To me, the aging thing becomes one of both strategy and common sense. It gets harder to get out of bed without a good look at the day ahead, and what’s been learned the day before. A life with daily purpose, as the saying goes.
Yesterday I learned that Ann Romney shops at Costco. She recently bought Mitt some Kirkland (Costco’s brand) shirts, and he likes them. He thinks they are pretty good shirts. I heard him say just that. Then she went on to say that just yesterday he was ironing his own shirt, which sort of made me cringe at that self-serving, nonsensical thought.
I thought I really did not give a @#$% where Ann Romney shops and where she buys Mitt’s shirts. I also thought I did not give a similar @#$% where Barack Obama buys his shirts.
But this morning, while thinking about crucial things of purpose, like where Ann buys Mitt’s shirts, I fell back to sleep and I had a dream from my father, who has been dead for a long time. It was not a story of race and inheritance, like our current president’s. It was about hope and change — and about shirts and laundry.
My father told me in my dream that we need some good old-fashioned starch to bolster the fabric of America. We’ve gotten too loosey goosey, allowing government too much control over the laundry cycle when we wash our shirts. It’s like we are being told what to do all the time and how to do it. “Don’t use bleach, use warm water ... not hot, use the gentle cycle.” But, my father continued, “Laundry, like people, varies load-to-load and week-to-week. If you don’t see my laundry, you can’t really tell me how to wash it for the best results, can you?” (I can’t swear to the actual verbiage; you know how dreams are, but this was the gist of the conversation.)
My father was an old-fashioned sort of guy, quiet and smart, and I loved him to pieces. He was a gentle man. So, I was surprised when he continued on quite forcefully.

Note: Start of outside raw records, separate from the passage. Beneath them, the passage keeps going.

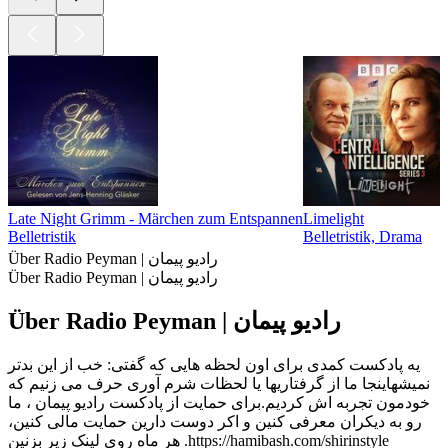
Late Night Grimm - Märchen zum Entspannen
Limelight
Belletristik
Belletristik, Drama
Über Radio Peyman | رادیو پیمان
Über Radio Peyman | رادیو پیمان
Über Radio Peyman | رادیو پیمان
یه پادکست کمدی برای اون لحظه هایی که گفتی: خب از این بدتر
نمیشهاینجا ما از گرفتاریها یا لحظات شرم آوری حرف می زنیم که
خودمون تجربه اش کردیم.برای حمایت از پادکست رادیو پیمان ،‌ ما
رو به دیکران معرفی کنین و اکر دوست دارین حمایت مالی کنین،
هر ماه روی لینک زیر بزنین .https://hamibash.com/shirinstyle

He told me four years ago the country got sidetracked by swagger and pizzazz. He told me that a guy who admittedly did a lot of drugs and had a great deal of anger for the United States probably had something else in mind when he talked about “hope and change” for the country than most folks were thinking.

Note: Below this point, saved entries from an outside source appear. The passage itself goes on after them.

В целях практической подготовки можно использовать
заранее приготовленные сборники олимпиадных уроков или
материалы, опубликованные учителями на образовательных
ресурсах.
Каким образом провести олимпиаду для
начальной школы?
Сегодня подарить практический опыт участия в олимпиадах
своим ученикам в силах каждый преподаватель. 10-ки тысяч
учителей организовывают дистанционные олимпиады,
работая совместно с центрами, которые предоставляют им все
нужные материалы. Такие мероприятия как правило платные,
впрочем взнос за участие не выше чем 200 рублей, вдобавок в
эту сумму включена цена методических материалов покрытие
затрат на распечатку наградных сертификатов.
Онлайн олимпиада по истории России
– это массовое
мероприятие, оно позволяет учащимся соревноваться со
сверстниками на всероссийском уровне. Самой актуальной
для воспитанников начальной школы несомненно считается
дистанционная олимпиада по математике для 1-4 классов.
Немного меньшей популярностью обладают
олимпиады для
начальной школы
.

He told me we’d better “damn well” care about where these guys buy their shirts.
If Mitt Romney wears Costco shirts and irons them himself (even though they are supposed to be wrinkle-free, though my dad died long before that invention so he would not have caught that), that means he is frugal. Even though he’s worth a fortune, he’s frugal. And, he continued; if we want to get the country back on track financially, why not hire a guy who knows how to make a fortune while being frugal? He can teach the other 99 percent of us how to do it, and the country how to do it, too. It only makes common sense, he said.
I have to admit, I was overjoyed to see my dad, and as always in the past, he had some interesting thoughts to pass on to me, demanding consideration. Then, as I woke up, I realized we used to have some great conversations while he was ironing his shirts, a habit he picked up while in the army during World War II, though folks that knew him would think this a nonsensical thought.